HSP relative to the solid/liquid boundary at room temperature

Another comparison can possibly be made by recognizing that there is a boundary between solids and liquids in HSP space. This boundary is not sharp, but can provide information about the approximate values expected for a solid with a melting point at room temperature, for example. Examples of interest for comparison here are given in the following Table 2.

 

Solvent

MPt °C

D

P

H

V

Dimethyl Sulfoxide

18.5

18.4

16.4

10.2

71.3

Sulfolane

27.6

17.8

17.4

8.7

95.5

Dimethyl sulfone

109

19.0

19.4

12.3

75.0

Table 12 Comparison of melting point and HSP for reference solvents.

 

HSP for amine/COOH salts

The HSP given above for these salts on average can be used to derive group contributions for use with other salts. These can be found from the equation where the units of the solubility parameters are MPa½ and the V are in cc/mole, as the cohesion energy attributable to the given group:

GCi = (δi)2V

For an average of organic amine/acid salts (using n-butyl amine/acetic acid as a model):

GCD = (17.1)2(139) = 40,645 joules

 GCP = (22.5)2(139) = 70,368 joules

GCH = (23.3)2(139) = 75,462 joules

The sum of these contributions is 186,475.

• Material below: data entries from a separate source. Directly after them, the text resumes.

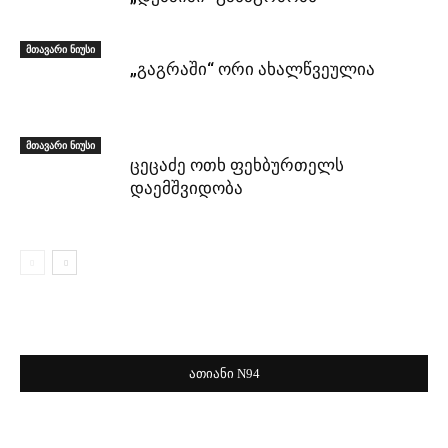
მთავარი ნიუსი
„გაგრაში“ ორი ახალწვეულია
მთავარი ნიუსი
ცეცაძე ოთხ ფეხბურთელს
დაემშვიდობა
ათიანი N94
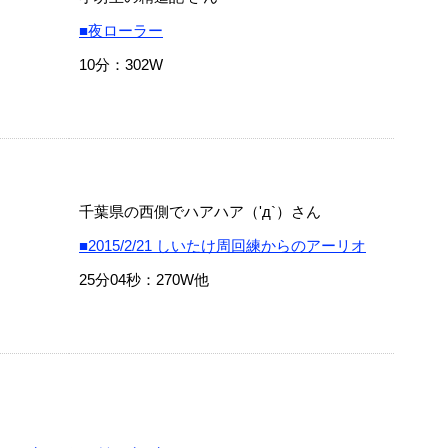
■夜ローラー
10分：302W
千葉県の西側でハアハア（'д`）さん
■2015/2/21 しいたけ周回練からのアーリオ
25分04秒：270W他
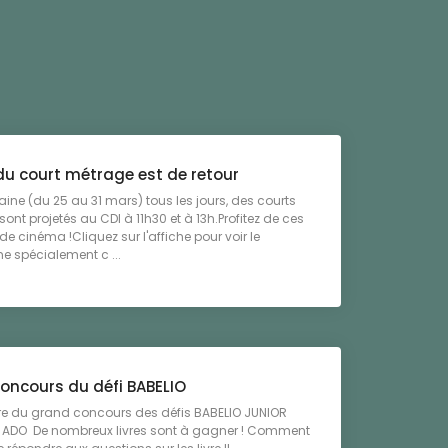
du court métrage est de retour
ine (du 25 au 31 mars) tous les jours, des courts
ont projetés au CDI à 11h30 et à 13h.Profitez de ces
 cinéma !Cliquez sur l'affiche pour voir le
 spécialement c ...
oncours du défi BABELIO
ure du grand concours des défis BABELIO JUNIOR
O ADO De nombreux livres sont à gagner ! Comment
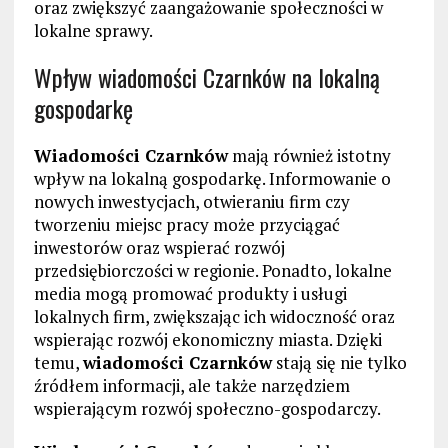
oraz zwiększyć zaangażowanie społeczności w
lokalne sprawy.
Wpływ wiadomości Czarnków na lokalną
gospodarkę
Wiadomości Czarnków
mają również istotny
wpływ na lokalną gospodarkę. Informowanie o
nowych inwestycjach, otwieraniu firm czy
tworzeniu miejsc pracy może przyciągać
inwestorów oraz wspierać rozwój
przedsiębiorczości w regionie. Ponadto, lokalne
media mogą promować produkty i usługi
lokalnych firm, zwiększając ich widoczność oraz
wspierając rozwój ekonomiczny miasta. Dzięki
temu,
wiadomości Czarnków
stają się nie tylko
źródłem informacji, ale także narzędziem
wspierającym rozwój społeczno-gospodarczy.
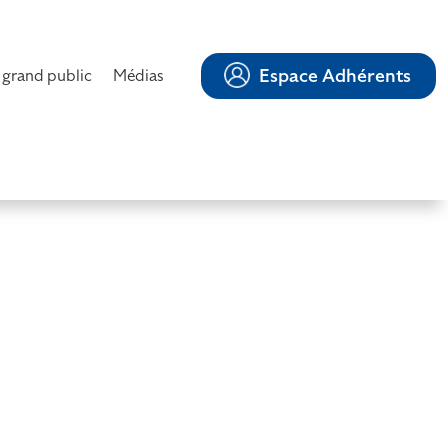
Espace Adhérents
 grand public
Médias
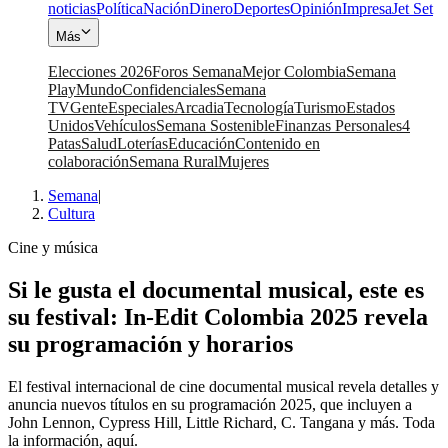
noticias
Política
Nación
Dinero
Deportes
Opinión
Impresa
Jet Set
Más
Elecciones 2026
Foros Semana
Mejor Colombia
Semana
Play
Mundo
Confidenciales
Semana
TV
Gente
Especiales
Arcadia
Tecnología
Turismo
Estados
Unidos
Vehículos
Semana Sostenible
Finanzas Personales
4
Patas
Salud
Loterías
Educación
Contenido en
colaboración
Semana Rural
Mujeres
Semana
|
Cultura
Cine y música
Si le gusta el documental musical, este es
su festival: In-Edit Colombia 2025 revela
su programación y horarios
El festival internacional de cine documental musical revela detalles y
anuncia nuevos títulos en su programación 2025, que incluyen a
John Lennon, Cypress Hill, Little Richard, C. Tangana y más. Toda
la información, aquí.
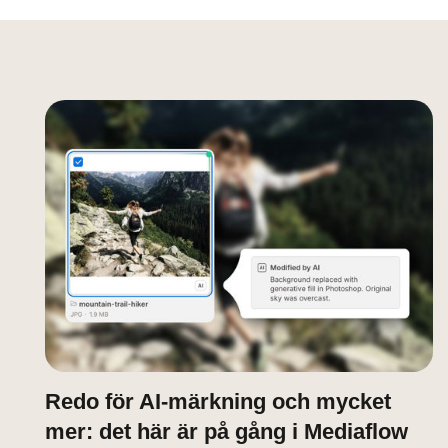
Redo för AI-märkning och mycket
mer: det här är på gång i Mediaflow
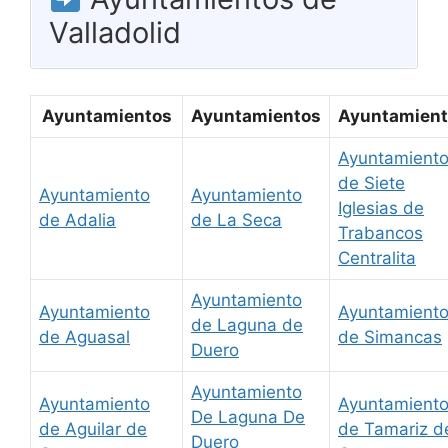
Valladolid
Ayuntamientos
Ayuntamientos
Ayuntamient
Ayuntamient
de Siete
Ayuntamiento
Ayuntamiento
Iglesias de
de Adalia
de La Seca
Trabancos
Centralita
Ayuntamiento
Ayuntamiento
Ayuntamient
de Laguna de
de Aguasal
de Simancas
Duero
Ayuntamiento
Ayuntamiento
Ayuntamient
De Laguna De
de Aguilar de
de Tamariz d
Duero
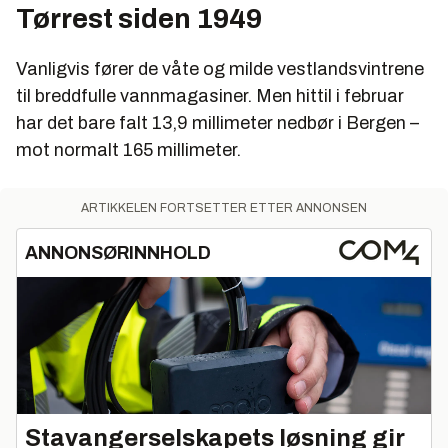
Tørrest siden 1949
Vanligvis fører de våte og milde vestlandsvintrene
til breddfulle vannmagasiner. Men hittil i februar
har det bare falt 13,9 millimeter nedbør i Bergen –
mot normalt 165 millimeter.
ARTIKKELEN FORTSETTER ETTER ANNONSEN
ANNONSØRINNHOLD
Stavangerselskapets løsning gir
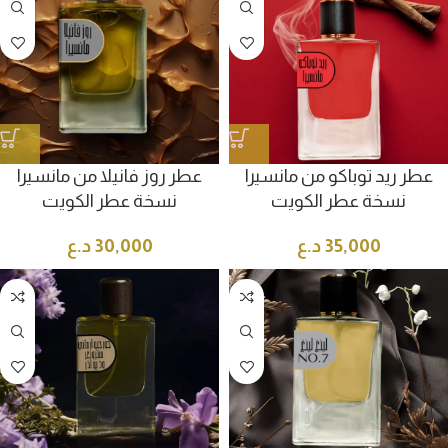
عطر ريد توباكو من مانسيرا
عطر روز فانيلا من مانسيرا
نسخة عطر الكويت
نسخة عطر الكويت
35,000
د.ع
30,000
د.ع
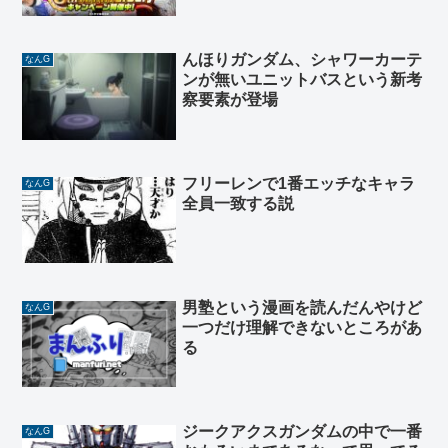
んほりガンダム、シャワーカーテ
なんG
ンが無いユニットバスという新考
察要素が登場
フリーレンで1番エッチなキャラ
なんG
全員一致する説
男塾という漫画を読んだんやけど
なんG
一つだけ理解できないところがあ
る
ジークアクスガンダムの中で一番
なんG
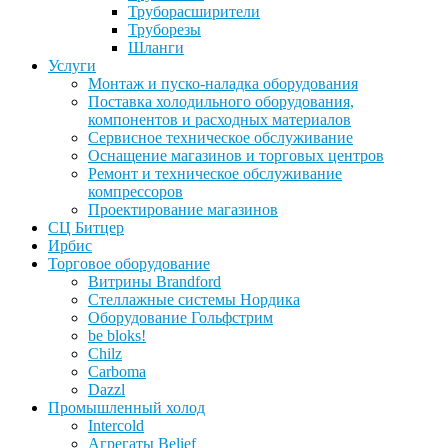
Труборасширители
Труборезы
Шланги
Услуги
Монтаж и пуско-наладка оборудования
Поставка холодильного оборудования,
компонентов и расходных материалов
Сервисное техническое обслуживание
Оснащение магазинов и торговых центров
Ремонт и техническое обслуживание
компрессоров
Проектирование магазинов
СЦ Битцер
Ирбис
Торговое оборудование
Витрины Brandford
Стеллажные системы Нордика
Оборудование Гольфстрим
be bloks!
Chilz
Carboma
Dazzl
Промышленный холод
Intercold
Агрегаты Belief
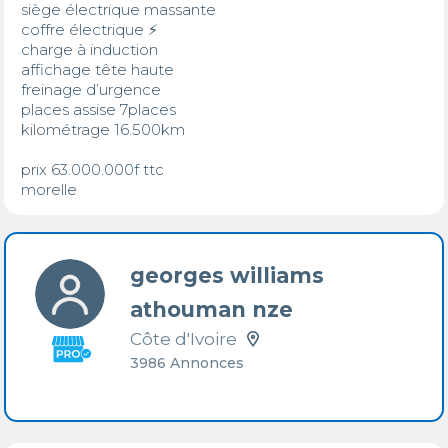
siège électrique massante 

coffre électrique ⚡️ 

charge à induction 

affichage tête haute 

freinage d’urgence 

places assise 7places

kilométrage 16.500km

prix 63.000.000f ttc

morelle
georges williams
athouman nze
Côte d'Ivoire
3986 Annonces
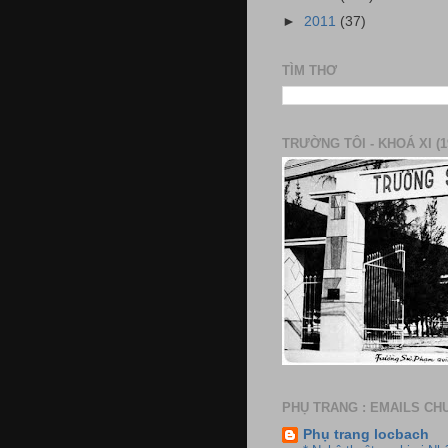
►
2011
(37)
TÌM THƠ
TRƯỜNG TÔI - KHOÁ XI (1
PHỤ TRANG : EMAILS CH
Phụ trang locbach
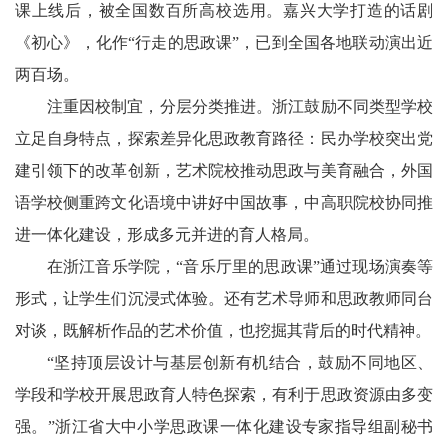
课上线后，被全国数百所高校选用。嘉兴大学打造的话剧
《初心》，化作“行走的思政课”，已到全国各地联动演出近
两百场。
注重因校制宜，分层分类推进。浙江鼓励不同类型学校
立足自身特点，探索差异化思政教育路径：民办学校突出党
建引领下的改革创新，艺术院校推动思政与美育融合，外国
语学校侧重跨文化语境中讲好中国故事，中高职院校协同推
进一体化建设，形成多元并进的育人格局。
在浙江音乐学院，“音乐厅里的思政课”通过现场演奏等
形式，让学生们沉浸式体验。还有艺术导师和思政教师同台
对谈，既解析作品的艺术价值，也挖掘其背后的时代精神。
“坚持顶层设计与基层创新有机结合，鼓励不同地区、
学段和学校开展思政育人特色探索，有利于思政资源由多变
强。”浙江省大中小学思政课一体化建设专家指导组副秘书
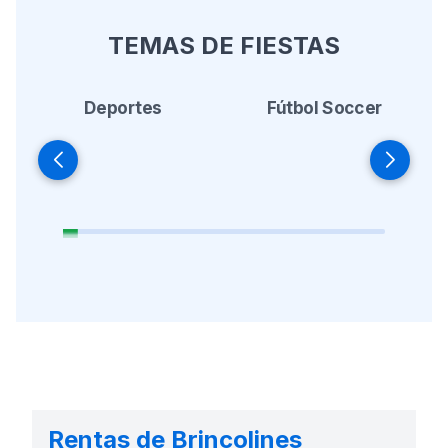
TEMAS DE FIESTAS
Deportes
Fútbol Soccer
Rentas de Brincolines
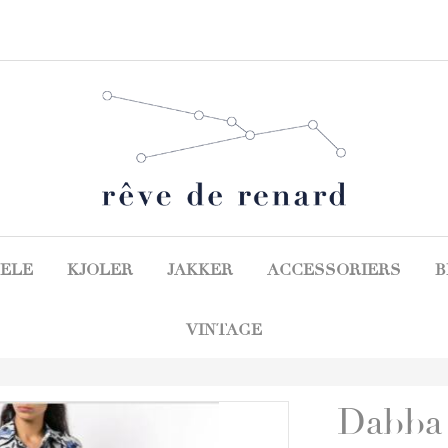
ELE
KJOLER
JAKKER
ACCESSORIERS
B
VINTAGE
Dabba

These GC can then be used to estimate HSP for amine salts of given V, or perhaps for segments of molecules where molecular breaking gives a V that can be used to find the local HSP, since this may also be of interest. These GC are the cohesive energy due to the respective types of interaction, dispersion (D), dipolar (P) and hydrogen bonding (H). The HSP methodology is quantitative to the extent data permit assigning accurate values.

 

HSP for dimethyl ethanolamine/p-toluenesulfonic acid salt

The same general equation given above can also be used for this salt. Corrections for the alcohol group are included as 2900 J for the polar contribution and 19,400 J for the hydrogen bonding contribution.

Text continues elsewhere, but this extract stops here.